RE: [RESEND PATCH v3 3/9] EDAC/ghes: Make ghes_edac a proper module to remove the dependency on ghes

From: Elliott, Robert (Servers)
Date: Fri Aug 26 2022 - 18:43:29 EST




> -----Original Message-----
> From: Jia He <justin.he@xxxxxxx>
> Sent: Monday, August 22, 2022 10:41 AM
> Subject: [RESEND PATCH v3 3/9] EDAC/ghes: Make ghes_edac a proper module to
> remove the dependency on ghes

1. I suggest adding:
MODULE_ALIAS("acpi*")

so udev will automatically load the module on any system with ACPI.

> drivers/edac/Kconfig
> config EDAC_GHES
> + tristate "Output ACPI APEI/GHES BIOS detected errors via EDAC"

2. I suggest:
tristate "APEI (ACPI Platform Error Interfaces) GHES (Generic Hardware Error Source)"

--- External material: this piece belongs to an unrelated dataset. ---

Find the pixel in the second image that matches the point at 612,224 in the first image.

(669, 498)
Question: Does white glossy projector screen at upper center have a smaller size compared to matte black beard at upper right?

That's in a menu of EDAC drivers, so no suffix is needed.

3. The Kconfig help text needs some updates, since the drivers are now ordering
themselves to avoid race conditions.

Current:
Not all machines support hardware-driven error report. Some of those
provide a BIOS-driven error report mechanism via ACPI, using the
APEI/GHES driver. By enabling this option, the error reports provided
by GHES are sent to userspace via the EDAC API.

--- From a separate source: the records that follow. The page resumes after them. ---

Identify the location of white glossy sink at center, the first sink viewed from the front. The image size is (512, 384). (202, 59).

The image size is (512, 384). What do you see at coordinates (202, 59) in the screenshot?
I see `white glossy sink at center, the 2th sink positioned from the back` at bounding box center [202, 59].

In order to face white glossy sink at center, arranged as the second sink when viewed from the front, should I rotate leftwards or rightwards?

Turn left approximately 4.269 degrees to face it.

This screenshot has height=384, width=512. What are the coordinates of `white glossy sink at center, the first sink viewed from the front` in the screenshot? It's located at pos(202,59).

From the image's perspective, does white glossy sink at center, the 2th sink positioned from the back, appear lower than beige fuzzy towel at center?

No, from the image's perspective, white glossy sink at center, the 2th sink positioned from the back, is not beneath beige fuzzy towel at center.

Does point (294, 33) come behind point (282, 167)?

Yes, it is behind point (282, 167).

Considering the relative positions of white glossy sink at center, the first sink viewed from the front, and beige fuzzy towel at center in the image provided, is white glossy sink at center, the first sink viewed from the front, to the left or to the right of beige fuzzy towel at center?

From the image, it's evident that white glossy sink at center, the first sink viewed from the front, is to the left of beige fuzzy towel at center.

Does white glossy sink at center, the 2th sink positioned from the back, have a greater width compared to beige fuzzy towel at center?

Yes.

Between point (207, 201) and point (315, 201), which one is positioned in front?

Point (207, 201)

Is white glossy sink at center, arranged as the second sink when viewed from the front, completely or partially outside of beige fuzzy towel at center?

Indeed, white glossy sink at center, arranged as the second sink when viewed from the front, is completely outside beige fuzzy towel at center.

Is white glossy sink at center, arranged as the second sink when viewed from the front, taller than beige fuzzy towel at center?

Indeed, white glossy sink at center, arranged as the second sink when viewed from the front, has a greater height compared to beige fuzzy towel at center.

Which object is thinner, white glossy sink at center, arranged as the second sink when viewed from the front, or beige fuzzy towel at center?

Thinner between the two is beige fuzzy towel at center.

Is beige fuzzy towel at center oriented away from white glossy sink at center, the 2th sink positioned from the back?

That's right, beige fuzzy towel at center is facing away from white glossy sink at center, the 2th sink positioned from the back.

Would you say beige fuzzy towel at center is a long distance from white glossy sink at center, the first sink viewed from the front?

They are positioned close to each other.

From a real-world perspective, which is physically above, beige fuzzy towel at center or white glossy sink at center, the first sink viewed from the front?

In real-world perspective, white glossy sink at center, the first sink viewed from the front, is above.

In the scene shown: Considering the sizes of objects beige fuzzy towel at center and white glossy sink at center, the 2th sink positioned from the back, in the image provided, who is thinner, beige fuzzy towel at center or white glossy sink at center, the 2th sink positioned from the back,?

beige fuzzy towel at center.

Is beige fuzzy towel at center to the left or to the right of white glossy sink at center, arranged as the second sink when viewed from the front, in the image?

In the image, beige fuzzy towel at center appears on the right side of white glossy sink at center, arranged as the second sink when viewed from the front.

When this option is enabled, it will disable the hardware-driven
mechanisms, if a GHES BIOS is detected, entering into the
"Firmware First" mode.

It should be noticed that keeping both GHES and a hardware-driven
error mechanism won't work well, as BIOS will race with OS, while
reading the error registers. So, if you want to not use "Firmware
first" GHES error mechanism, you should disable GHES either at
compilation time or by passing "ghes.disable=1" Kernel parameter
at boot time.

In doubt, say 'Y'.

Suggestion:
Support for error detection and correction based on APEI (ACPI Platform
Error Interfaces), which allows system firmware to report hardware errors
via the HEST (Hardware Error Source Table) using GHES (Generic Hardware
Error Source) records. Some systems perform "firmware first" processing
of errors before reporting them.

This module is supported in systems supporting GHES. If the architecture
is x86, the module only loads if the platform is listed in a known-good
platform list (see drivers/edac/ghes_edac.c) or if ghes.force_load=1
is specified on the kernel command line).


4. In the help text for each module that looks for GHES and refuses to load
(e.g., EDAC_AMD64), add a sentence:

This module does not load on a system supporting ACPI GHES.

> drivers/acpi/apei/ghes.c
> +MODULE_DESCRIPTION("Output ACPI APEI/GHES BIOS detected errors module via EDAC");

5. I suggest:
MODULE_DESCRIPTION("APEI (ACPI Platform Error Interfaces) GHES (Generic Hardware Error Source) EDAC driver")